R.R.M.: Como Editor, acredita que a Poesia assume o lugar da Prosa (Crônica e Conto) por falta de incentivo à produção de livros densos?

Almeida: Cada linguagem tem sua importância e nenhum desses gênero pode ter a pretensão de assumir o papel de protagonista.  Eu particularmente vejo que a poesia tem mais capacidade para explicar o mundo e esse pensamento eu compartilho com grandes pensadores a exemplo de Heidegger, Schopenhauer, Nietzsche, Pound, só para citar alguns. A falta de prosas mais densas como já foram escritas em outras épocas a exemplo dos obras marcantes como Crime e Castigo de Fiódor Dostoiévski, O Retrato de Dorian Gray de Oscar Wilde, Em busca do Tempo Perdido e Marcel Proust, A Montanha Mágica de Thomas Mann, talvez seja porque vivemos em uma época superficial. O pior é que quando se trata de Brasil essa situação é mais grave. Vivemos em um pais de não leitores e isso é angustiante.


R.R.M.: É de sua autoria o recente Mídia e Carnaval: Uma representação midiática do Bloco Mudança do Garcia em 1930. Qual sua intenção ao escrevê-lo: torna-lo crítico ou histórico?

Almeida: Considero este livro uma nova vertente dos meus escritos. Pretendo trabalhar com pesquisa, sobretudo histórica pois sempre tive essa inclinação para relatar fatos, talvez se não fizesse comunicação social, certamente faria história. O conhecimento que obtive com a minha formação em jornalismo de certa forma me proporcionou a oportunidade de ser um historiador e biografo com um olhar maios objetivo e coeso.


R.R.M.: Tem alguma aproximação com o Bairro Garcia?

Almeida: Nasci e fui criado no local, portanto, o meu relato também tem algo de pessoal. Independente disso, o tradicional bairro do Garcia tem papel importante na história de Salvador devido às suas marcantes manifestações culturais, sobretudo as carnavalescas como  o bloco  sem cordas “Mudança do Garcia”.
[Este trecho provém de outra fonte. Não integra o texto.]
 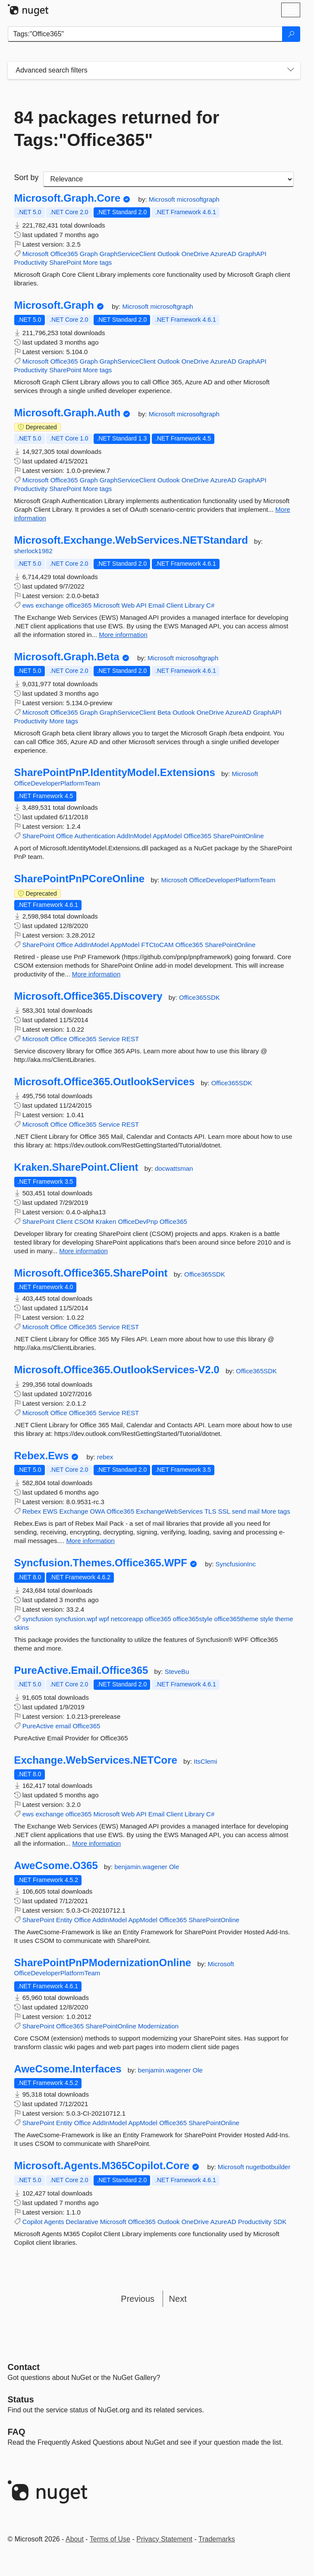 I want to click on Trademarks, so click(x=216, y=2539).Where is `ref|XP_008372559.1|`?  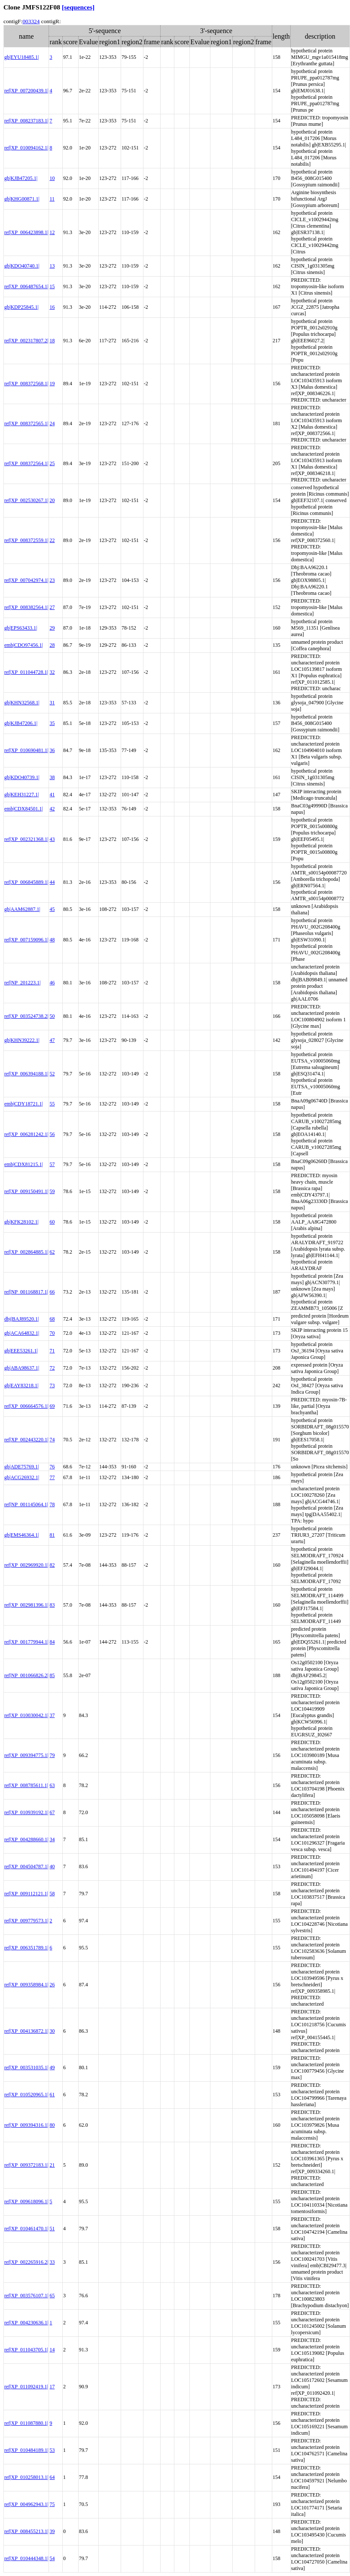 ref|XP_008372559.1| is located at coordinates (26, 540).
R.R.M.: Como definiria o carnaval e a relação deste com a mídia?

Almeida: Em minha pesquisa fiz questão de mostrar que em 1930 a relação da mídia com o carnaval era infinitamente menor, hoje é completamente diferente. Temos uma festa pautada no lucro, uma grande indústria. O que não mudou foram os padrões socioeconômicos, os negros e pobres continuam marginalizados enquanto os brancos que antes estavam nos clubes carnavalescos e carros alegóricos hoje estão nos luxuosos camarotes e nos caríssimos blocos. Assim como no Rio, em Salvador o carnaval é uma festa para o estrangeiro ver e curtir, enquanto isso continuamos tendo  a manifestação momesca como vitrine da desigualdade social que existe no dia-a-dia do nosso país seja nas capitais ou no interior do Brasil.    


R.R.M.: Quais as novidades deste ano da Cogito Editora?


Almeida: Lançaremos em Salvador a nossa antologia resultante do Concurso Internacional de Poesia organizado pela Cogito. Já lançamos no Rio de Janeiro e agora em maio será a vez de Salvador, na ocasião divulgaremos o edital do segundo concurso. Também já está em curso os projetos editoriais: a Solilóquio, em parceria com Blog da Gaivota e o segundo volume da Mundo – Antologia poética Também estamos nos preparando para lançar a biografia de nossa autoria Argeu – Uma vida de Trabalho, Coragem e Ternura. Além destes temos muitos outros lançamentos no segundo semestre e no final do ano a nossa mais tradicional antologia Focus.


Obrigado pela entrevista, Ivan!
Essa entrevista foi concedida por e-mail.